La plus importante des spécificités est sans aucun doute sa mixité. Sur les cinq joueurs présents sur le terrain, il doit y avoir au moins une personne de sexe différent pour que l’équipe puisse jouer les championnats de France. «Que ce soit fille ou garçon, souligne Jessy Randria, quaterback des Taureaux, car on fait trop souvent l’amalgame en pensant que c’est une fille qui va apporter la mixité.» Par exemple, les équipes des Harpies de Nîmes et des Naïades de Biarritz sont en majorité composées de filles, un joueur masculin apportant la mixité. Chez les Taureaux, cinq filles sur quinze joueurs font partie de l’équipe. «Nous avons toujours fait jouer des filles dans le club, confie le quaterback, même avant que cela soit obligatoire.»

Car les filles ont tout pour réussir aussi bien que les garçons au flag football. «On peut se faufiler», témoigne Clara Leroy, joueuse depuis trois ans. L’agilité est reine au flag où les contacts sont limités, comme au basket-ball. «Grâce à nos tracés de course en attaque, on peut feinter un défenseur», complète la joueuse. Les filles ont les qualités athlétiques nécessaires. Ce qui fait que chez les Taureaux, «on les considère avant tout comme des joueuses et pas seulement comme des filles», signale Jessy Randria. C’est cet investissement dans la mixité qui pourrait faire la différence dimanche.
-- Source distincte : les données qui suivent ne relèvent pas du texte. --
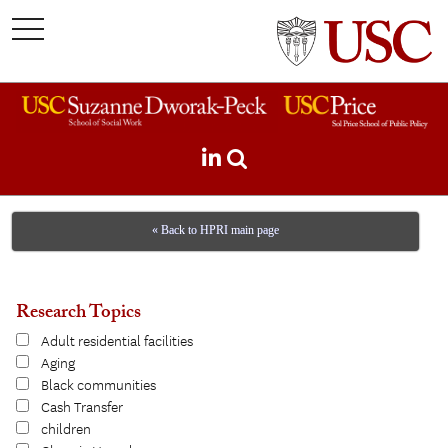
toggle
navigation
« Back to HPRI main page
Research Topics
Adult residential facilities
Aging
Black communities
Cash Transfer
children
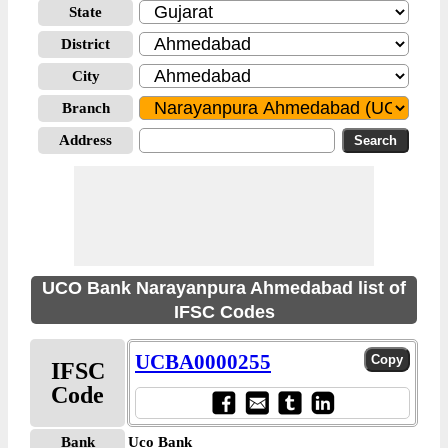
State
District
City
Branch
Address
UCO Bank Narayanpura Ahmedabad list of
IFSC Codes
UCBA0000255
IFSC
Code
Bank
Uco Bank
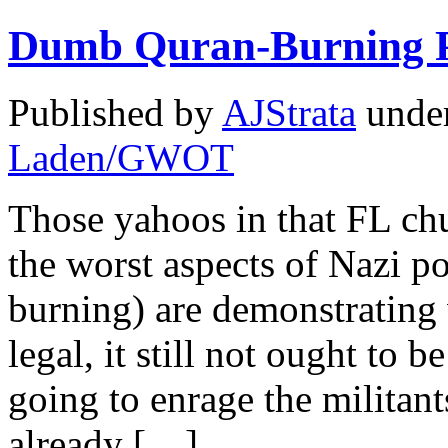
Dumb Quran-Burning P
Published by
AJStrata
unde
Laden/GWOT
Those yahoos in that FL ch
the worst aspects of Nazi po
burning) are demonstrating
legal, it still not ought to 
going to enrage the militant
already […]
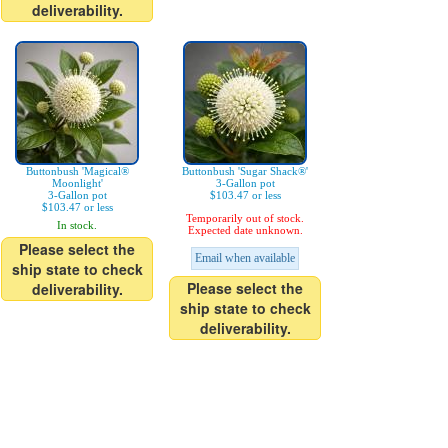
deliverability.
Buttonbush 'Magical®
Buttonbush 'Sugar Shack®'
Moonlight'
3-Gallon pot
3-Gallon pot
$103.47 or less
$103.47 or less
Temporarily out of stock.
In stock.
Expected date unknown.
Please select the
Email when available
ship state to check
Please select the
deliverability.
ship state to check
deliverability.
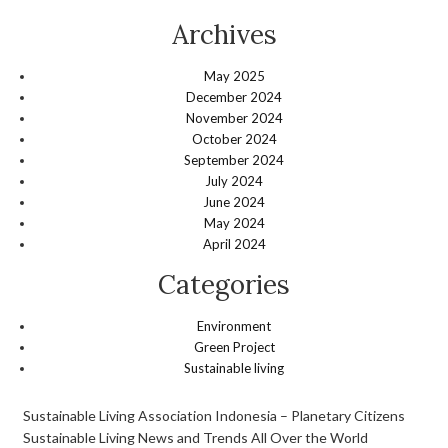
Archives
May 2025
December 2024
November 2024
October 2024
September 2024
July 2024
June 2024
May 2024
April 2024
Categories
Environment
Green Project
Sustainable living
Sustainable Living Association Indonesia – Planetary Citizens
Sustainable Living News and Trends All Over the World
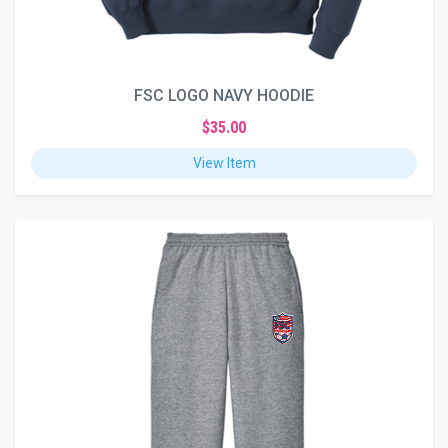
FSC LOGO NAVY HOODIE
$35.00
View Item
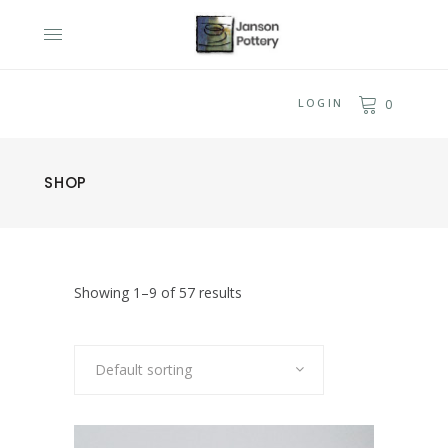
LOGIN
0
SHOP
Showing 1–9 of 57 results
Default sorting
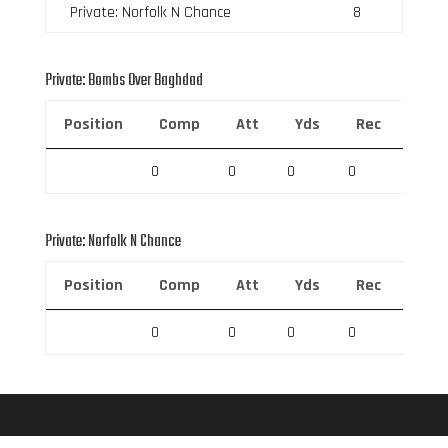
Private: Norfolk N Chance
8
Private: Bombs Over Baghdad
Position
Comp
Att
Yds
Rec
Rec 
0
0
0
0
0
Private: Norfolk N Chance
Position
Comp
Att
Yds
Rec
Rec 
0
0
0
0
0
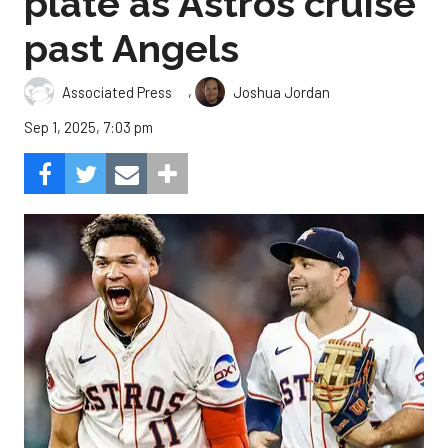
plate as Astros cruise
past Angels
,
Associated Press
Joshua Jordan
Sep 1, 2025, 7:03 pm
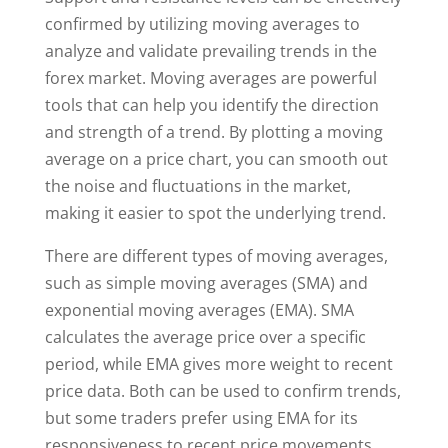
confirmed by utilizing moving averages to
analyze and validate prevailing trends in the
forex market. Moving averages are powerful
tools that can help you identify the direction
and strength of a trend. By plotting a moving
average on a price chart, you can smooth out
the noise and fluctuations in the market,
making it easier to spot the underlying trend.
There are different types of moving averages,
such as simple moving averages (SMA) and
exponential moving averages (EMA). SMA
calculates the average price over a specific
period, while EMA gives more weight to recent
price data. Both can be used to confirm trends,
but some traders prefer using EMA for its
responsiveness to recent price movements.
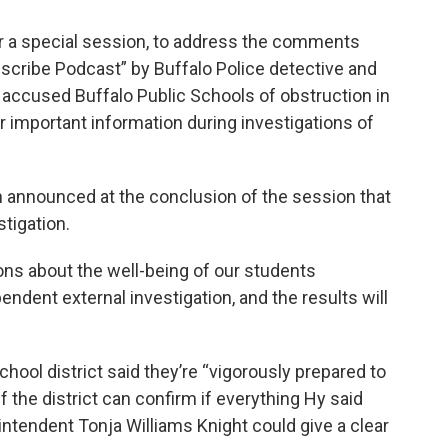
r a special session, to address the comments
cribe Podcast” by Buffalo Police detective and
 accused Buffalo Public Schools of obstruction in
r important information during investigations of
 announced at the conclusion of the session that
stigation.
ons about the well-being of our students
pendent external investigation, and the results will
hool district said they’re “vigorously prepared to
 the district can confirm if everything Hy said
tendent Tonja Williams Knight could give a clear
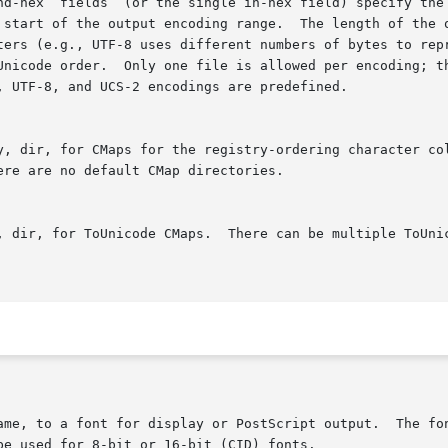
nd-hex  fields  (or the single in-hex field) specify the 
 start of the output encoding range.  The length of the o
ters (e.g., UTF-8 uses different numbers of bytes to repr
Unicode order.  Only one file is allowed per encoding; th
, UTF-8, and UCS-2 encodings are predefined.

y, dir, for CMaps for the registry-ordering character col
re are no default CMap directories.

, dir, for ToUnicode CMaps.  There can be multiple ToUnic
ame, to a font for display or PostScript output.  The fon
e used for 8-bit or 16-bit (CID) fonts.
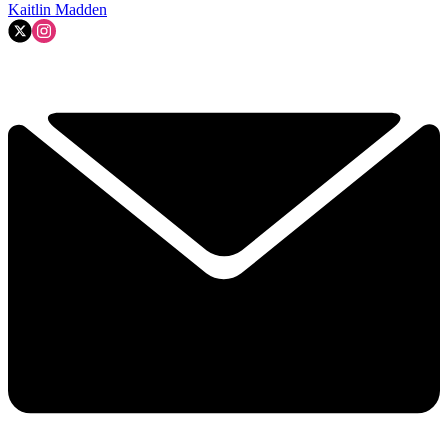
Kaitlin Madden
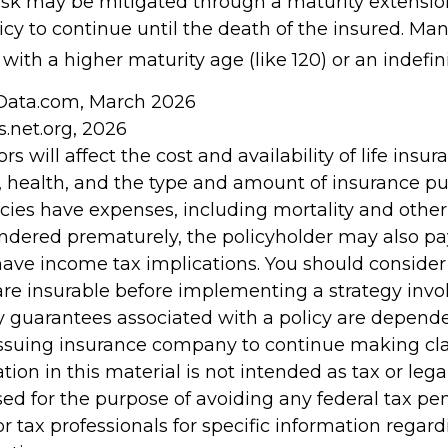
risk may be mitigated through a maturity extensio
icy to continue until the death of the insured. Man
with a higher maturity age (like 120) or an indefin
nData.com, March 2026
s.net.org, 2026
ors will affect the cost and availability of life insur
, health, and the type and amount of insurance pu
cies have expenses, including mortality and other 
rendered prematurely, the policyholder may also p
ave income tax implications. You should conside
re insurable before implementing a strategy invol
y guarantees associated with a policy are depend
e issuing insurance company to continue making c
tion in this material is not intended as tax or legal
ed for the purpose of avoiding any federal tax pen
or tax professionals for specific information regar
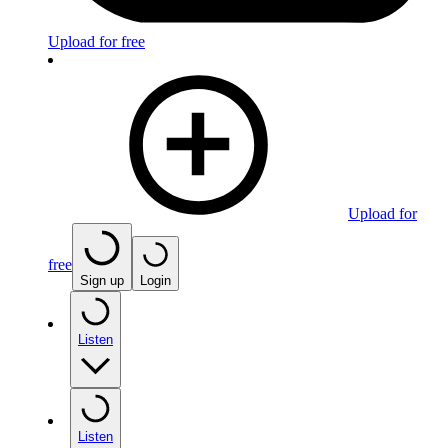
Upload for free
Upload for
free
Sign up
Login
Listen
Listen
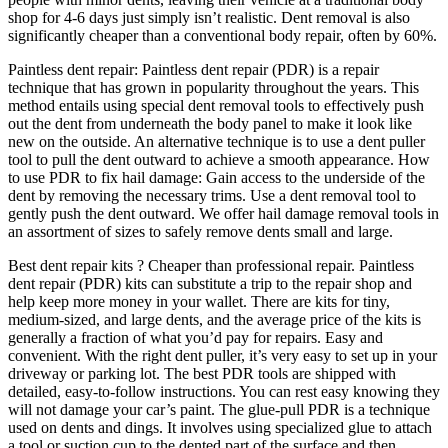
shop for 4-6 days just simply isn’t realistic. Dent removal is also
significantly cheaper than a conventional body repair, often by 60%.
Paintless dent repair: Paintless dent repair (PDR) is a repair
technique that has grown in popularity throughout the years. This
method entails using special dent removal tools to effectively push
out the dent from underneath the body panel to make it look like
new on the outside. An alternative technique is to use a dent puller
tool to pull the dent outward to achieve a smooth appearance. How
to use PDR to fix hail damage: Gain access to the underside of the
dent by removing the necessary trims. Use a dent removal tool to
gently push the dent outward. We offer hail damage removal tools in
an assortment of sizes to safely remove dents small and large.
Best dent repair kits ? Cheaper than professional repair. Paintless
dent repair (PDR) kits can substitute a trip to the repair shop and
help keep more money in your wallet. There are kits for tiny,
medium-sized, and large dents, and the average price of the kits is
generally a fraction of what you’d pay for repairs. Easy and
convenient. With the right dent puller, it’s very easy to set up in your
driveway or parking lot. The best PDR tools are shipped with
detailed, easy-to-follow instructions. You can rest easy knowing they
will not damage your car’s paint. The glue-pull PDR is a technique
used on dents and dings. It involves using specialized glue to attach
a tool or suction cup to the dented part of the surface and then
En plus d’autres ajustements que les Taureaux ont fait depuis l’année dernière, où ils ont fini à la quatrième place des championnats de France.

Un recrutement décisif

Les espoirs des Taureaux sont fondés sur une dynamique créée par le recrutement de nouveaux joueurs cette année. «De manière générale, on sent que la rigueur a changé», analyse Julien Farsy. «Les membres de l’équipe ont une volonté de jouer à haut niveau et sont plus impliqués.» Cela leur a déjà permis de remporter le titre de champion régional, ainsi que d’autres tournois comme le Bell’s, organisé à Calais à Pâques, ou le tournoi de Noël à Mons-en-Baroeul. «On a appris à gagner cette année», lance Jessy Randria. Gageons qu’ils feront tout pour ajouter le plus beau titre à leur palmarès ce week-end, à Paris.